Testing the notifications

Example notifications on the admin panel

You can go to https://www.interaction-design.org/admin/notifications to see examples of notifications. They’re mostly email notifications.

For each notification listed as an example, one can easily send themselves an email. The idea behind this was to see how the email looks on a real inbox. Email technology is old and mostly outdated. So the UI may differ on our web page and in a mailbox.

Note that the email being sent-out is the copy of the last successful instance of the notification.

Videos -- deprecated

There used to be videos on how to test each notification, but the videos are all obsolete.

Testing notifications manually

This is one of the most complicated ways to test a notification since it requires a lot of preparation.

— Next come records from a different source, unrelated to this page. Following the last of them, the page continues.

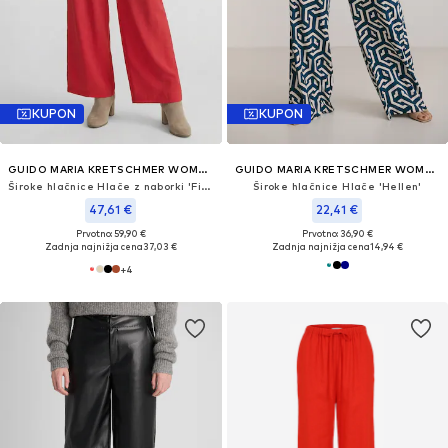
KUPON
KUPON
GUIDO MARIA KRETSCHMER WOMEN
GUIDO MARIA KRETSCHMER WOMEN
Široke hlačnice Hlače z naborki 'Finja'
Široke hlačnice Hlače 'Hellen'
47,61 €
22,41 €
Prvotno: 59,90 €
Prvotno: 36,90 €
Zadnja najnižja cena
37,03 €
Zadnja najnižja cena
14,94 €
+
4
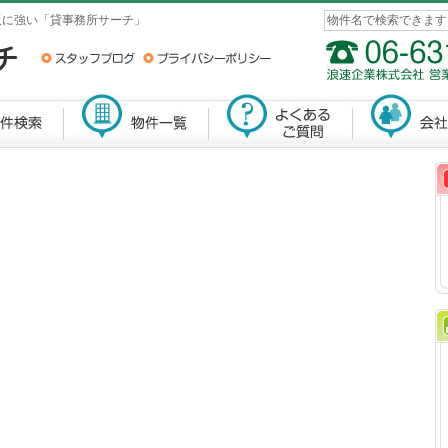
阪に強い「貸事務所サーチ」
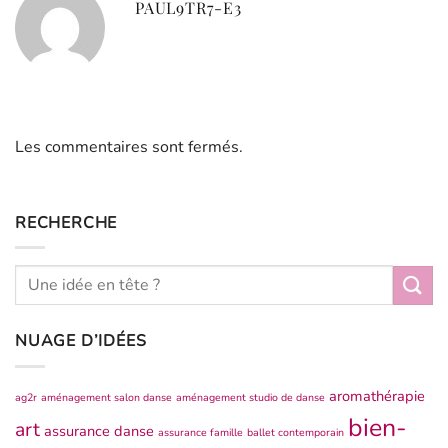
PAUL9TR7-E3
Les commentaires sont fermés.
RECHERCHE
NUAGE D’IDÉES
aromathérapie
ag2r
aménagement salon danse
aménagement studio de danse
bien-
art
assurance danse
assurance famille
ballet contemporain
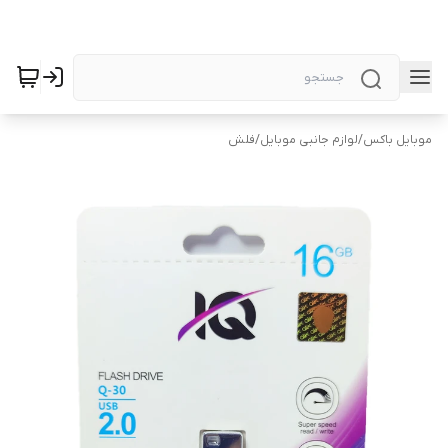
موبایل باکس
/
لوازم جانبی موبایل
/
فلش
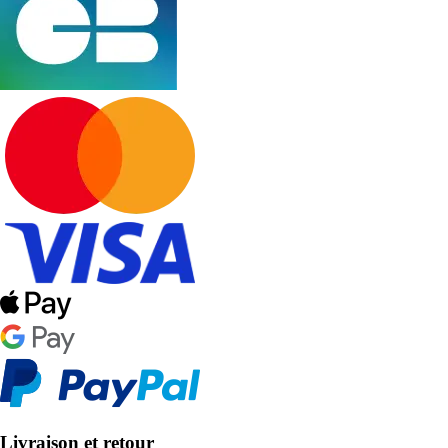
Livraison et retour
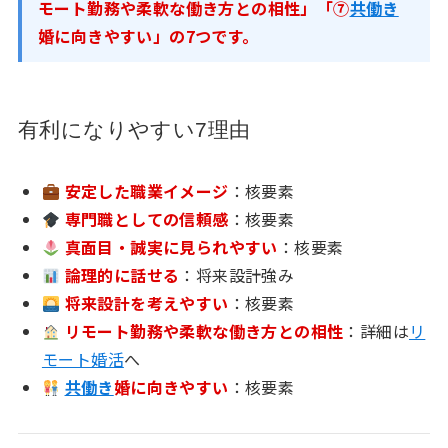
モート勤務や柔軟な働き方との相性」「⑦
共働き
婚に向きやすい」の7つです。
有利になりやすい7理由
安定した職業イメージ
：核要素
専門職としての信頼感
：核要素
真面目・誠実に見られやすい
：核要素
論理的に話せる
：将来設計強み
将来設計を考えやすい
：核要素
リモート勤務や柔軟な働き方との相性
：詳細は
リ
モート婚活
へ
共働き
婚に向きやすい
：核要素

For test instances, you can check the example notification page and follow the trigger conditions to put the system in the correct state. In many cases you might need help from a developer to successfully perform a test.

Testing notifications automatically

Lately, we started testing some notifications automatically to see if they are triggered in the correct conditions.

Most of our notifications have automated tests. We’re also using Behat to create business-driven tests that are high-level & are readable by business people as well as QA.

Newsletters

We don’t use the notification system to send emails to newsletter subscribers. But we use the same Mailgun's batch email API to send them in batches.

Newsletters are sent to 150K+ subscribers, and it takes quite some time (2-3 hours) to finish.

Notifying developers in case of the notification system is down

It doesn't make sense to use the notification system to ping the developers to warn them about notification system being down, does it? This is why we use another way, a bit more low level, to send emails instead of relying on the notification system for this.

Just note that, in case we could not deliver emails to developers, we try sending them an SMS as a backup plan.

Known problems

Huge number of logs

In order to prevent spamming our members with notifications, we use frequency limit checks. These checks rely on the notification logs to work properly. This requires:

  1. To have one log for every notification we send
  2. To have consistent log state (pending, sent, failed, or canceled)

This has a huge maintenance cost since we have more than 35M logs, growing ~1M per month.

Difficult to test manually

Notification system is complex, and one of its most complex pieces are the notification chains. Each chain requires an additional set of criteria to be met before being sent. It also requires a certain time, a delay in most cases, before it's actually sent.

This makes testing these types of notifications almost impossible. Although we have a lot of automated tests in place to verify these conditions, we still need more tests to make sure the underlying system works properly.

Backward compatibility

Making changes, even very small changes, to notifications can have drastic side effects. When notifications are being queued, we use php serialization to serialize the notification, it's properties, and the recipients. Making changes to the notifications, like renaming, moving, changing params, etc. can break the serialization and causing an avalanche of failures on production.

Dependency between FQCN, logs, and notification chains

Notification logs & chains rely on the actual FQCN of the notification & notification chain. This becomes problematic when we try to rename/move a notification.